Should I send the survey to the estate agent?

In this brief guide, we are going to answer the question “Should I send my survey to the estate agent?”.

Should I send the survey to the estate agent?

This depends. You may want to send the survey to the estate agent if it will help you gain leverage when trying to renegotiate the properties price. Aside from this, there is no other reason to send the survey to the estate agent.

The role of an Estate agent

When Buying a property it is important to remember that the estate agent does not represent you but instead they represent the seller and they are financially rewarded for this transaction usually through a percentage of the sale price.

This means that it is in the estate agents interest to increase the sale price of a property.

Unusually, this relationship has sometimes come at the peril of sellers who have instructed overzealous and greedy estate agents and thereby price themselves out of sales which would have typically been satisfactory to both the seller and the buyer.

So, with this being said you can see why sending the home buyers survey to the estate agent may not be a great idea as the estate agent may try and use whatever is the survey to convince you and the seller that the property should be sold at a much higher price..

What is a home survey?

A home survey is a survey which you can order to check the value and suitability of your potential new house.

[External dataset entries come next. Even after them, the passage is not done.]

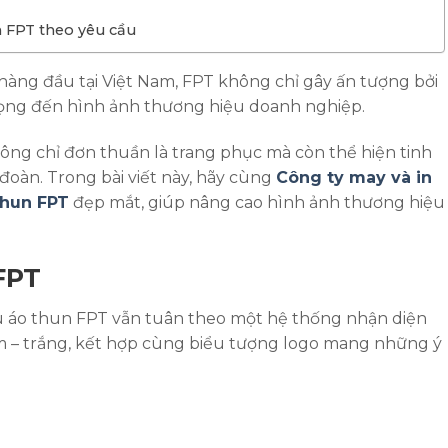
 FPT theo yêu cầu
hàng đầu tại Việt Nam, FPT không chỉ gây ấn tượng bởi
trọng đến hình ảnh thương hiệu doanh nghiệp.
ng chỉ đơn thuần là trang phục mà còn thể hiện tinh
đoàn. Trong bài viết này, hãy cùng
Công ty may và in
thun FPT
đẹp mắt, giúp nâng cao hình ảnh thương hiệu
FPT
u áo thun FPT vẫn tuân theo một hệ thống nhận diện
m – trắng, kết hợp cùng biểu tượng logo mang những ý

There are various stages of a home survey and each differs in price and ofcourse in the amount and extent to which checks are carried out.

A home survey should not be confused with the conveyancing work a solicitor undertakes and the survey a mortgage lender will undertake.

If you want a home survey then you should buy this yourself and not rely on the one the mortgage lender has ordered, even if you have had to pay for it.

Why you shouldn’t send the survey to the estate agent

There are various clear and obvious reasons why you shouldn’t send the survey to the estate agent.

The survey reveals that the property is underpriced

If the home survey you have ordered reveals that the property is undervalued then you should certainly not send this to the estate agent. 

If you send the home survey to the estate agent and it reveals the home is undervalued then the estate agent will seek to use this against you and increase the asking price on the property.

This will lead to further negotiations and potentially slow down the property sale.  It may also lead to you being gazumped and will certainly leave you in an uncertain and vulnerable position, especially if you have already accrued costs (such as the survey cost) which are not recoverable.

You paid for the survey

As you know, estate agents will charge you for everything. They would charge you for their time, if they could, so why give them something for free? Something which they would gracefully turn around and use against you?

More importantly, you are not a charity. You paid for your and if the estate agent wants one then they should accrue the same cost and pay for their own survey.

You have no legal obligation to send the survey

You also have no legal obligation to give the survey to the estate agent and this in itself is enough reason not to.

When you should send the survey to an estate agent

There are a few times when you should send the survey to an estate agent, they include:

The survey reveals the houses overpriced

If the home survey reveals that the house is overpriced then this is a great time to use this as a bargaining chip and go back to the estate agent and try and get the price reduced.

The survey revealed asbestos issues

If the home survey reveals asbestos issues then you will naturally want to get the cost of treating or further investigating the issue deducted from the asking price of the home.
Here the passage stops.